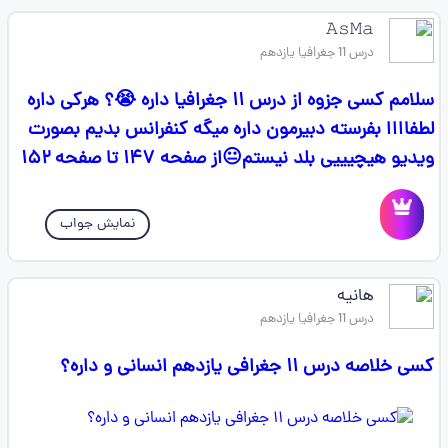
𝙰𝚜𝙼𝚊
درس 11 جغرافیا یازدهم
سلامم کسی جزوه از درس ۱۱ جغرافیا داره 😭؟ هرکی داره
لطفاااا بفرسته دبیرمون داره میگه کنفرانس بدیم بصورت
ویدیو هیچیییی بلد نیستم😐از صفحه ۱۴۷ تا صفحه ۱۵۲
نمایش جواب
هانیه
درس 11 جغرافیا یازدهم
کسی خلاصه درس ۱۱ جغرافی يازدهم انسانی و داره؟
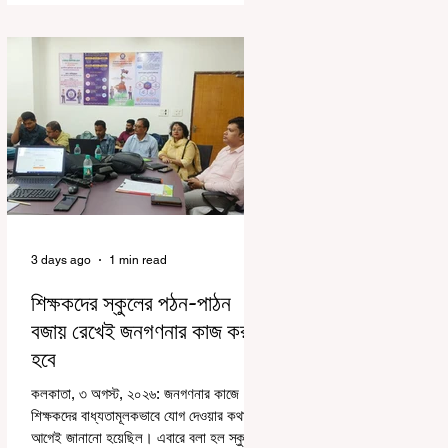
সচিবালয়। মঙ্গলবার বিধানসভার সচিবালয় থেকে
তাঁর পদচ্যুতির লিখিত নির্দেশনামা জারি করা হয়।
বিধানসভার ইতিহাসে, কোনও পদে থাকা মার্শালকে
সাসপেন্ড করার ঘটনা রাজ্যে এই প্রথম।
বিধানসভার নবনির্বাচিত বিধায়কদের নিয়ে আয়োজিত
উচ্চপর্যায়ের ওরিয়েন্টেশন বা পরিচিতি শিবিরে দায়িত্ব
পালনের ক্ষেত্রে একা
3 days ago
1 min read
শিক্ষকদের স্কুলের পঠন-পাঠন
বজায় রেখেই জনগণনার কাজ করতে
হবে
কলকাতা, ৩ অগস্ট, ২০২৬: জনগণনার কাজে
শিক্ষকদের বাধ্যতামূলকভাবে যোগ দেওয়ার কথা
আগেই জানানো হয়েছিল। এবারে বলা হল স্কুলের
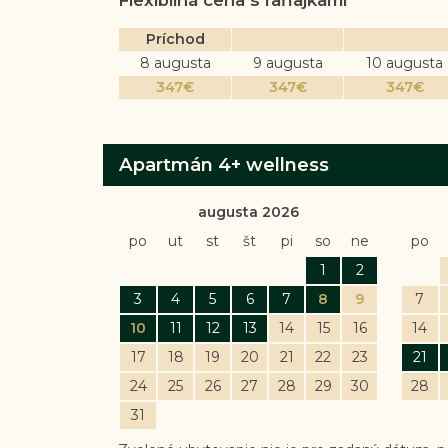
Flexibilná cena s raňajkami
Príchod
8 augusta
9 augusta
10 augusta
347
€
347
€
347
€
Apartmán 4+ wellness
augusta 2026
po
ut
st
št
pi
so
ne
po
1
2
3
4
5
6
7
8
9
7
10
11
12
13
14
15
16
14
17
18
19
20
21
22
23
21
24
25
26
27
28
29
30
28
31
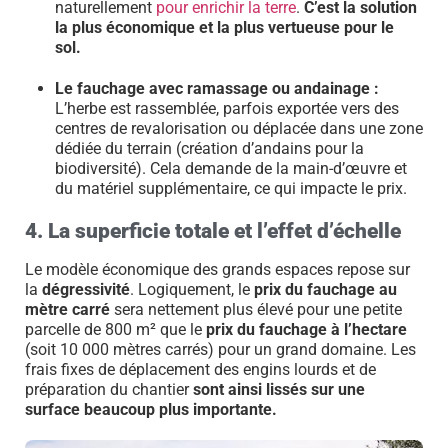
naturellement
pour enrichir la terre
.
C’est la solution
la plus économique et la plus vertueuse pour le
sol.
Le fauchage avec ramassage ou andainage :
L’herbe est rassemblée, parfois exportée vers des
centres de revalorisation ou déplacée dans une zone
dédiée du terrain (création d’andains pour la
biodiversité). Cela demande de la main-d’œuvre et
du matériel supplémentaire, ce qui impacte le prix.
4. La superficie totale et l’effet d’échelle
Le modèle économique des grands espaces repose sur
la
dégressivité
. Logiquement, le
prix du fauchage au
mètre carré
sera nettement plus élevé pour une petite
parcelle de 800 m² que le
prix du fauchage à l’hectare
(soit 10 000 mètres carrés) pour un grand domaine. Les
frais fixes de déplacement des engins lourds et de
préparation du chantier
sont ainsi lissés sur une
surface beaucoup plus importante.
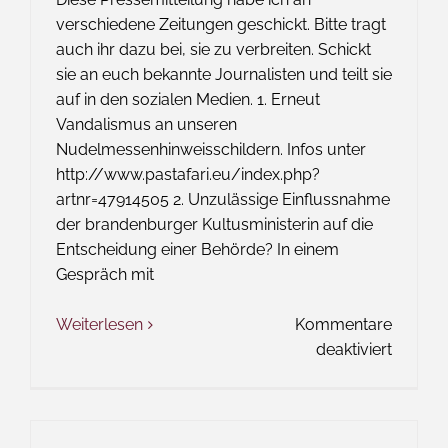
verschiedene Zeitungen geschickt. Bitte tragt
auch ihr dazu bei, sie zu verbreiten. Schickt
sie an euch bekannte Journalisten und teilt sie
auf in den sozialen Medien. 1. Erneut
Vandalismus an unseren
Nudelmessenhinweisschildern. Infos unter
http://www.pastafari.eu/index.php?
artnr=47914505 2. Unzulässige Einflussnahme
der brandenburger Kultusministerin auf die
Entscheidung einer Behörde? In einem
Gespräch mit
Weiterlesen
Kommentare
für
deaktiviert
Pressem
–
Unzulä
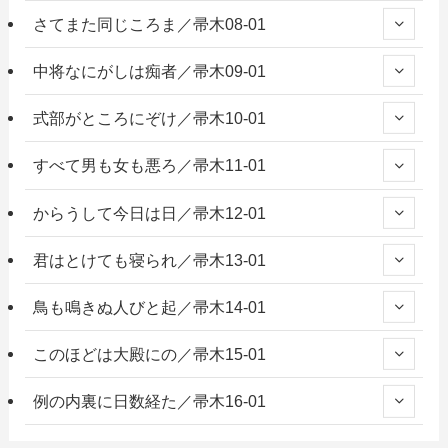
さてまた同じころま／帚木08-01
中将なにがしは痴者／帚木09-01
式部がところにぞけ／帚木10-01
すべて男も女も悪ろ／帚木11-01
からうして今日は日／帚木12-01
君はとけても寝られ／帚木13-01
鳥も鳴きぬ人びと起／帚木14-01
このほどは大殿にの／帚木15-01
例の内裏に日数経た／帚木16-01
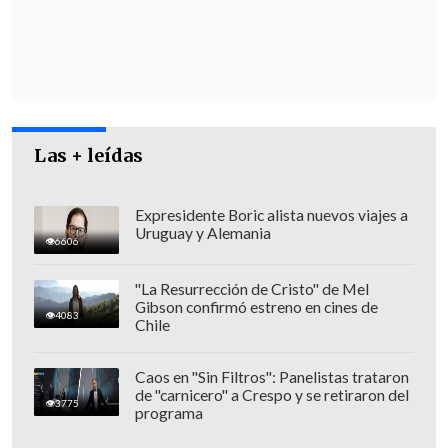
latinoamericanos, que están apoyando
de manera técnica pero también con
datos".
Las + leídas
Expresidente Boric alista nuevos viajes a
Uruguay y Alemania
6606
"La Resurrección de Cristo" de Mel
Gibson confirmó estreno en cines de
4083
Chile
Caos en "Sin Filtros": Panelistas trataron
de "carnicero" a Crespo y se retiraron del
3775
programa
"Es un desarrollo hecho en Chile que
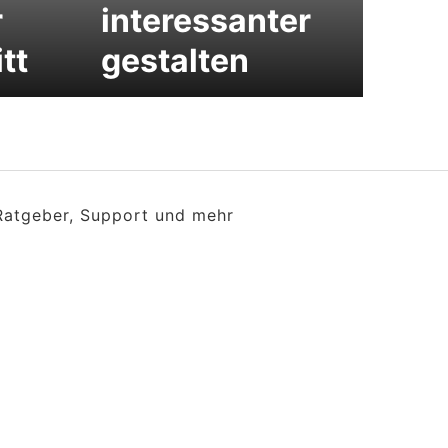
r
interessanter
tt
gestalten
 Ratgeber, Support und mehr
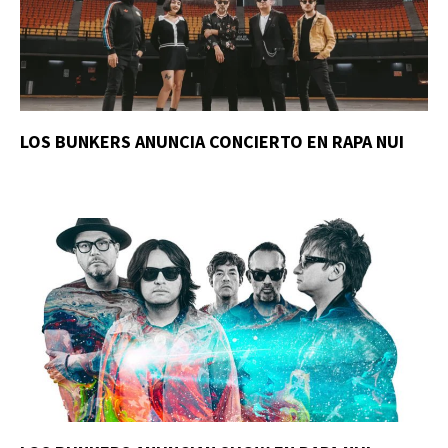
LOS BUNKERS ANUNCIA CONCIERTO EN RAPA NUI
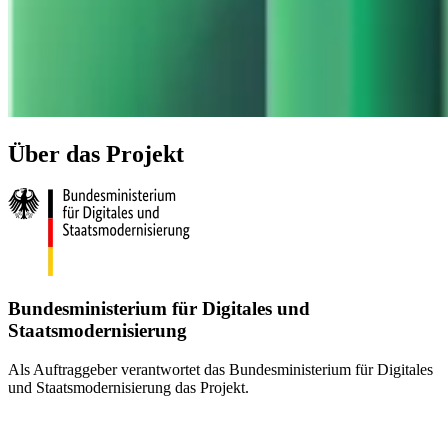
Über das Projekt
Bundesministerium für Digitales und
Staatsmodernisierung
Als Auftraggeber verantwortet das Bundesministerium für Digitales
und Staatsmodernisierung das Projekt.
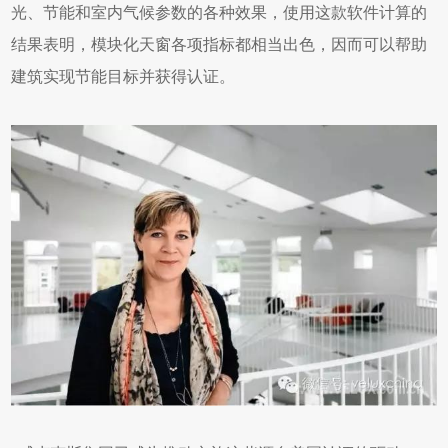
光、节能和室内气候参数的各种效果，使用这款软件计算的
结果表明，模块化天窗各项指标都相当出色，因而可以帮助
建筑实现节能目标并获得认证。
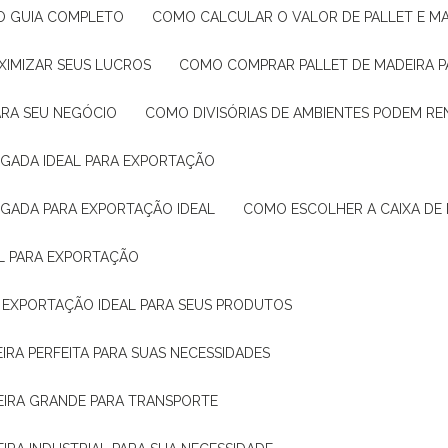
: O GUIA COMPLETO
COMO CALCULAR O VALOR DE PALLET E MA
XIMIZAR SEUS LUCROS
COMO COMPRAR PALLET DE MADEIRA P
ARA SEU NEGÓCIO
COMO DIVISÓRIAS DE AMBIENTES PODEM R
IGADA IDEAL PARA EXPORTAÇÃO
IGADA PARA EXPORTAÇÃO IDEAL
COMO ESCOLHER A CAIXA DE
AL PARA EXPORTAÇÃO
O EXPORTAÇÃO IDEAL PARA SEUS PRODUTOS
IRA PERFEITA PARA SUAS NECESSIDADES
EIRA GRANDE PARA TRANSPORTE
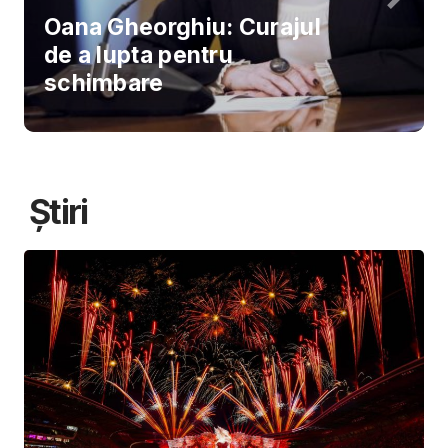
Oana Gheorghiu: Curajul
de a lupta pentru
schimbare
Știri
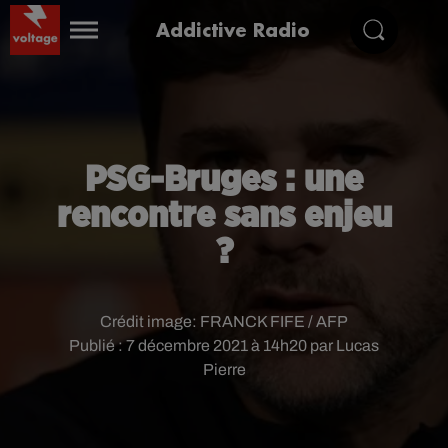
Addictive Radio
PSG-Bruges : une
rencontre sans enjeu
?
Crédit image:
FRANCK FIFE / AFP
Publié : 7 décembre 2021 à 14h20 par Lucas
Pierre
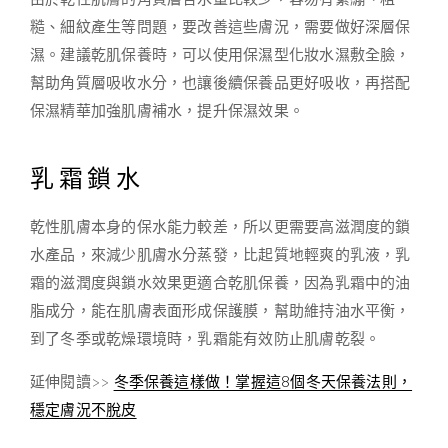
糙、細紋產生等問題，要改善這些膚況，需要做好深層保
濕。建議乾肌保養時，可以使用保濕型化妝水濕敷全臉，
幫助角質層吸收水分，也讓後續保養品更好吸收，再搭配
保濕精華加強肌膚補水，提升保濕效果。
乳霜鎖水
乾性肌膚本身的保水能力較差，所以更需要高滋潤度的鎖
水產品，來減少肌膚水分蒸發，比起質地輕爽的乳液，乳
霜的滋潤度與鎖水效果更適合乾肌保養，因為乳霜中的油
脂成分，能在肌膚表面形成保護膜，幫助維持油水平衡，
到了冬季或乾燥環境時，乳霜能有效防止肌膚乾裂。
延伸閱讀>>
冬季保養這樣做！掌握這8個冬天保養法則，
穩定膚況不脫皮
····················
- _Action item_
Among the entries above, take the lines from the one with "Gespräch mit" through the one with "糙、細紋產生等問題，要改善這些膚況，需要做好深層保" and retype them exactly, leaving out the pictures.

- _Solution below_
Gespräch mit
Weiterlesen
Kommentare
für
deaktiviert
Pressem
–
Unzulä
さてまた同じころま／帚木08-01
中将なにがしは痴者／帚木09-01
式部がところにぞけ／帚木10-01
すべて男も女も悪ろ／帚木11-01
からうして今日は日／帚木12-01
君はとけても寝られ／帚木13-01
鳥も鳴きぬ人びと起／帚木14-01
このほどは大殿にの／帚木15-01
例の内裏に日数経た／帚木16-01
latinoamericanos, que están apoyando
de manera técnica pero también con
datos".
Las + leídas
Expresidente Boric alista nuevos viajes a
Uruguay y Alemania
6606
"La Resurrección de Cristo" de Mel
Gibson confirmó estreno en cines de
4083
Chile
Caos en "Sin Filtros": Panelistas trataron
de "carnicero" a Crespo y se retiraron del
3775
programa
"Es un desarrollo hecho en Chile que
r
interessanter
tt
gestalten
 Ratgeber, Support und mehr
LOS BUNKERS ANUNCIA CONCIERTO EN RAPA NUI
Über das Projekt
Bundesministerium für Digitales und
Staatsmodernisierung
Als Auftraggeber verantwortet das Bundesministerium für Digitales
und Staatsmodernisierung das Projekt.
光、节能和室内气候参数的各种效果，使用这款软件计算的
结果表明，模块化天窗各项指标都相当出色，因而可以帮助
建筑实现节能目标并获得认证。
: O GUIA COMPLETO
COMO CALCULAR O VALOR DE PALLET E MA
XIMIZAR SEUS LUCROS
COMO COMPRAR PALLET DE MADEIRA P
ARA SEU NEGÓCIO
COMO DIVISÓRIAS DE AMBIENTES PODEM R
IGADA IDEAL PARA EXPORTAÇÃO
IGADA PARA EXPORTAÇÃO IDEAL
COMO ESCOLHER A CAIXA DE
AL PARA EXPORTAÇÃO
O EXPORTAÇÃO IDEAL PARA SEUS PRODUTOS
IRA PERFEITA PARA SUAS NECESSIDADES
EIRA GRANDE PARA TRANSPORTE
Oana Gheorghiu: Curajul
de a lupta pentru
schimbare
Știri
Addictive Radio
PSG-Bruges : une
rencontre sans enjeu
?
Crédit image:
FRANCK FIFE / AFP
Publié : 7 décembre 2021 à 14h20 par Lucas
Pierre
糙、細紋產生等問題，要改善這些膚況，需要做好深層保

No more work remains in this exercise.